Webbots, Spiders, and Screen Scrapers - Michael Schrenk [60]
ftp_delete ($ftp, "file_name")
Deletes a file
ftp_get ($ftp, "local file", "remote file", MODE)
Copies the remote file to the local file where MODE indicates if the remote file is FTP_ASCII or FTP_BINARY
ftp_mkdir($ftp, "directory name")
Creates a new directory
ftp_rename($ftp, "file name")
Renames a file or a directory on the FTP server
ftp_put ($ftp, "remote file", "local file", MODE)

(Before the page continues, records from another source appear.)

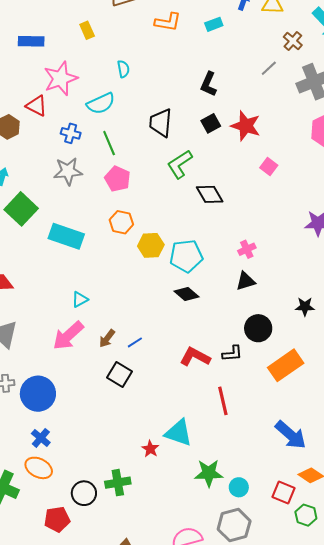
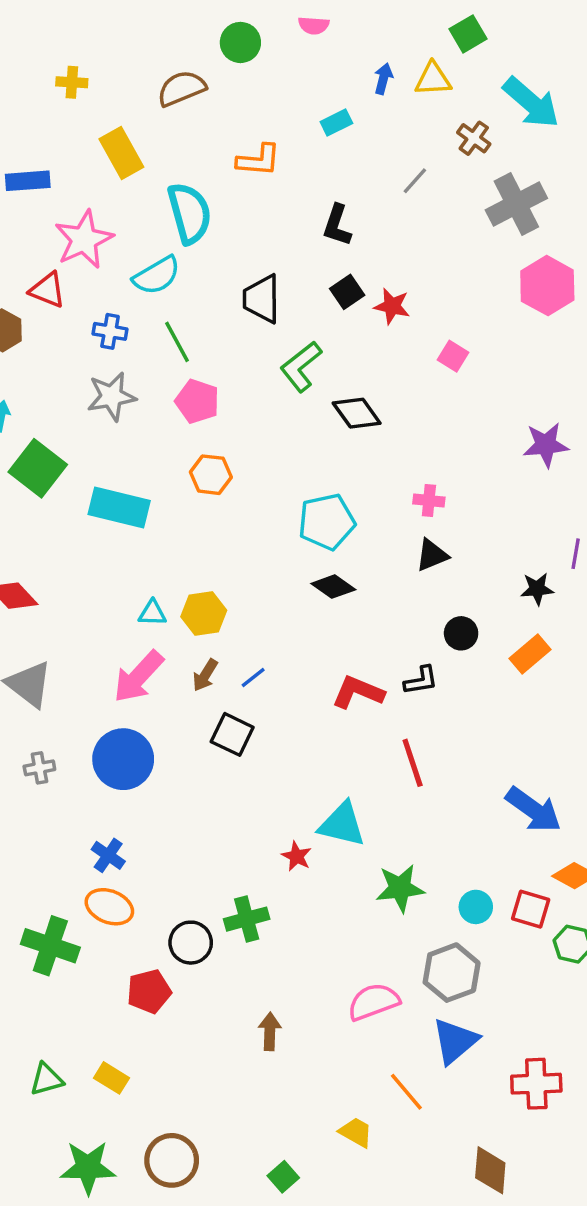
orange L-shape: (168, 22) -> (259, 160), moved
yellow rectangle: (87, 30) -> (121, 153), size x1.6
gray line: (269, 68) -> (415, 181), moved
cyan semicircle: (123, 69) -> (190, 213), size x2.0
red star: (246, 126) -> (392, 306), moved, size x0.7
yellow hexagon: (151, 245) -> (204, 613), moved
pink cross: (247, 249) -> (429, 501), turned 36
cyan triangle: (80, 299) -> (152, 613), turned 36
black circle: (258, 328) -> (461, 633), size x0.7
orange rectangle: (286, 365) -> (530, 654), moved, size x0.7
blue circle: (38, 394) -> (123, 759), moved
cyan circle: (239, 487) -> (476, 907), moved

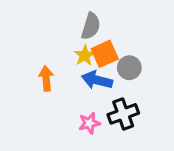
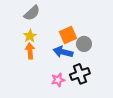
gray semicircle: (91, 26) -> (32, 13), moved, turned 30
yellow star: (85, 55) -> (30, 36), moved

Copies the local file to the remote file where MODE indicates if the local file is FTP_ASCII or FTP_BINARY
ftp_rmdir($ftp, "directory/path")
Removes a directory
ftp_rawlist($ftp, "directory/path")
Returns an array with each array element containing directory information about a file
As shown in Table 13-1, the PHP FTP commands allow you to write webbots that create, delete, and rename directories and files. You may also use PHP/CURL to perform advanced FTP tasks requiring advanced authentication or encryption. Since FTP seldom uses these features, they are out of the scope of this book, but they're available for you to explore on the official PHP website available at http://www.php.net.
Further Exploration
Since FTP is often the only application-level protocol that computer systems share, it is a convenient communication bridge between new and old computer systems. Moreover, in addition to using FTP as a common path between disparate—or obsolete—systems, FTP is still the most common method for uploading files to websites. With the information in this chapter, you should be able to write webbots that update websites with information found at a variety of sources. Here are some ideas to get you started.
Write a webbot that updates your corporate server with information gathered from sales reports.
Develop a security webbot that uses a webcam to take pictures of your warehouse or parking lot, timestamps the images, and uploads the pictures to an archival server.
Design a webbot that creates archives of your company's internal forums on an FTP server.
Create a webbot that photographically logs the progress of a construction site and uploads these pictures to an FTP server. Once construction is complete, compile the individual photos into an animation showing the construction process.
If you don't have access to an FTP server on the Internet, you can still experiment with FTP bots. An FTP server is probably already on your computer if your operating system is Unix, Linux, or Mac OS X. If you have a Windows computer, you can find free FTP servers on many shareware sites. Once you locate FTP server software, you can set up your own local server by following the instructions accompanying your FTP installation.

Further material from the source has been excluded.